Okay now stop that right now! Stop thinking about that person you are thinking of. Sure, maybe they do need help but so do you (and me too of course)!
If you don’t have an accountability partner consider talking to a friend about the matter. However, being an accountability partner does not necessarily give you authority to hound the person. You need to be able to talk about the (serious) things you see and too be able to offer suggestions on another approach. Share your life with someone you respect and grow!
So here are a few questions.
1. Are YOU willing to receive criticism?
2. Will YOU act on the information when you get it?
3. Are YOU willing to risk a friendship to tell your friend they are heading for a train wreck?
4. Are YOU willing to do what is necessary to become a better all round person?
5. Do YOU want to be the same person you are NEXT December?
I ran across these quotes in a computer program I have and feel they are pertinent.
* A person may cause evil to others not only by his actions but by his inaction, and in either case he is justly accountable to them for the injury.

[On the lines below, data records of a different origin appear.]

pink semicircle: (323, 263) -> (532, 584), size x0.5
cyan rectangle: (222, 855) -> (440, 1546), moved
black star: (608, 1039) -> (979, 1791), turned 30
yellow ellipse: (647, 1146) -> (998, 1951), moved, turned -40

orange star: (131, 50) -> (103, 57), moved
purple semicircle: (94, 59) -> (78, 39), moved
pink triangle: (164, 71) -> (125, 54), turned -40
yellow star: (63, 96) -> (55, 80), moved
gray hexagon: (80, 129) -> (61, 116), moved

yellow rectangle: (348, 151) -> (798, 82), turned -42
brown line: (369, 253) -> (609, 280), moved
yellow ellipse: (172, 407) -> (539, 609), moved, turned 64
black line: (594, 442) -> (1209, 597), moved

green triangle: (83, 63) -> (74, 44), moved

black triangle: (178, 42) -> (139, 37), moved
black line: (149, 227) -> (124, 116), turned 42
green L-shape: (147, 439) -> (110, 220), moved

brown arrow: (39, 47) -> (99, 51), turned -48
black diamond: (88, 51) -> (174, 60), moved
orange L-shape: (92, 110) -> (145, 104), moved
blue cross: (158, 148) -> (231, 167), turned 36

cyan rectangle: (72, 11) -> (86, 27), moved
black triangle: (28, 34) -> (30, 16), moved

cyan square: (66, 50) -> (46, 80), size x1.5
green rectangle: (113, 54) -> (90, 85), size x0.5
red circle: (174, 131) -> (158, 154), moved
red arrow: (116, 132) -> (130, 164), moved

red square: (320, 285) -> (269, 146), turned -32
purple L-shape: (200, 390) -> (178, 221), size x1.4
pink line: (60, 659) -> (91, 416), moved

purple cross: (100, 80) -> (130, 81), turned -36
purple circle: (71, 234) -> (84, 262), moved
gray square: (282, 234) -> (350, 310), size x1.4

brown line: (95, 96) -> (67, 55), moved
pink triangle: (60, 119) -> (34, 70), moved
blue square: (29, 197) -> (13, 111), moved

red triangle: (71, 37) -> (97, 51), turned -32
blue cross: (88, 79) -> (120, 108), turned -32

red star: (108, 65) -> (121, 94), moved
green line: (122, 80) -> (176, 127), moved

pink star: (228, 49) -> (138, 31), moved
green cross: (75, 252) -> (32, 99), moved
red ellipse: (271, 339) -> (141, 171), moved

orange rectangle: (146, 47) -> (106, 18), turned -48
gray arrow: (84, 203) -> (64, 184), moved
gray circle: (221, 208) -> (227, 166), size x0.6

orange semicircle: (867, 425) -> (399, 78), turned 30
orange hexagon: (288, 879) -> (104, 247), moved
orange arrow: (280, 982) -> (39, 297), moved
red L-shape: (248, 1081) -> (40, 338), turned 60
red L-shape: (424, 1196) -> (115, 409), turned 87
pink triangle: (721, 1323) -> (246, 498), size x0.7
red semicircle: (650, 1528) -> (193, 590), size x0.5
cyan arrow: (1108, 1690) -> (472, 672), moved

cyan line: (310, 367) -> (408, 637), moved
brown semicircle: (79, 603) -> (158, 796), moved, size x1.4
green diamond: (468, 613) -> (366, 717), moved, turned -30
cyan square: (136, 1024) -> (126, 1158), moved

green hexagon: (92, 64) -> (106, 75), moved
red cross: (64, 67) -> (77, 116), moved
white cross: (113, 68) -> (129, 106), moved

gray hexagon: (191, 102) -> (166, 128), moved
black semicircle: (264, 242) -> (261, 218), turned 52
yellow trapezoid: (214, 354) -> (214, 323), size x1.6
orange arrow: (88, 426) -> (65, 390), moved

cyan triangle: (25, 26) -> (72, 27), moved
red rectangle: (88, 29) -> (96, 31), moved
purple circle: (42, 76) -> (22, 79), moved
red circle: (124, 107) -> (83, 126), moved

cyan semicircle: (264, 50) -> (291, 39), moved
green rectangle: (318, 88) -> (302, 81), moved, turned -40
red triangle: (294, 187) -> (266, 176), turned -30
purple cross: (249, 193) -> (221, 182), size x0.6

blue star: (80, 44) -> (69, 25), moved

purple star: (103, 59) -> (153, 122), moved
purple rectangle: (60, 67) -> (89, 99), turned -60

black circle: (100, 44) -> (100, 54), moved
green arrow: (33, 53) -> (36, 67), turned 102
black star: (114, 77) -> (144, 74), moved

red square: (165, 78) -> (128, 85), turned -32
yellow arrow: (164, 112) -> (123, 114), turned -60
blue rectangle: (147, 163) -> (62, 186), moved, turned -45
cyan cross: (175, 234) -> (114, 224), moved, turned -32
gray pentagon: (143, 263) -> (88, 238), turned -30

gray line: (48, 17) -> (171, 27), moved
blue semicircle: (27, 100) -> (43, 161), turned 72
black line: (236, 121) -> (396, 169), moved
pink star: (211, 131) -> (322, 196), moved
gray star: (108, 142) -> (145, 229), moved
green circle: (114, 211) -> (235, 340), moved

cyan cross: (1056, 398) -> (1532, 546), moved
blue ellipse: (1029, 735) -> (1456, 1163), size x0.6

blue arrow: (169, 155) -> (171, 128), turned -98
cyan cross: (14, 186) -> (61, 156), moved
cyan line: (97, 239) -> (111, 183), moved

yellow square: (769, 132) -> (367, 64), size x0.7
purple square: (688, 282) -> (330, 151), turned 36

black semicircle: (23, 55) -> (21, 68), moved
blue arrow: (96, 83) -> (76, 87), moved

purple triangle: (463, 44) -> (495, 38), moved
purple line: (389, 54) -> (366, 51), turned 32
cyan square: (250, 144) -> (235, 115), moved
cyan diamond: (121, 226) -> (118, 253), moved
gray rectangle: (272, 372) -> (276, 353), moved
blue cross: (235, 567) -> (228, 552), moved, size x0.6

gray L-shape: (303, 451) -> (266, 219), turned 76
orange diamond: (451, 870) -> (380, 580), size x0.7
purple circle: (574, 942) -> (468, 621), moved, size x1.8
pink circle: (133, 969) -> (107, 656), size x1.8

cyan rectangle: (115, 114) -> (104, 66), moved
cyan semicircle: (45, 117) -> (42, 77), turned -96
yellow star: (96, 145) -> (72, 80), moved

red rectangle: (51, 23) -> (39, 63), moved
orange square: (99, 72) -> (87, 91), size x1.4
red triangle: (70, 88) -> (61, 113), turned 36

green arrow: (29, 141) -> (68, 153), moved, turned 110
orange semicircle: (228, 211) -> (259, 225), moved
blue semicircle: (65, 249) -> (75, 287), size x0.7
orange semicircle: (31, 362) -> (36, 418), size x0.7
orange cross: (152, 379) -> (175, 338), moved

John Stuart Mill (1806–1873)
* Life is like a cash register in that every account, every thought, every deed, like every sale, is registered and recorded.
Archbishop Fulton J. Sheen (1895–1979)
* My Spirit searches the deep things of the heart. I not only taste the fruit, I test the soundness of the tree. I do not look at the leaves, but examine the roots. I behold not the shape of the tree, but test the heart.
Frances J. Roberts
* The sins ye do by two and two, ye must pay for, one by one.
Rudyard Kipling (1865–1936)
* What difference does it make to you what someone else becomes, or says, or does? You do not need to answer for others, only for yourself.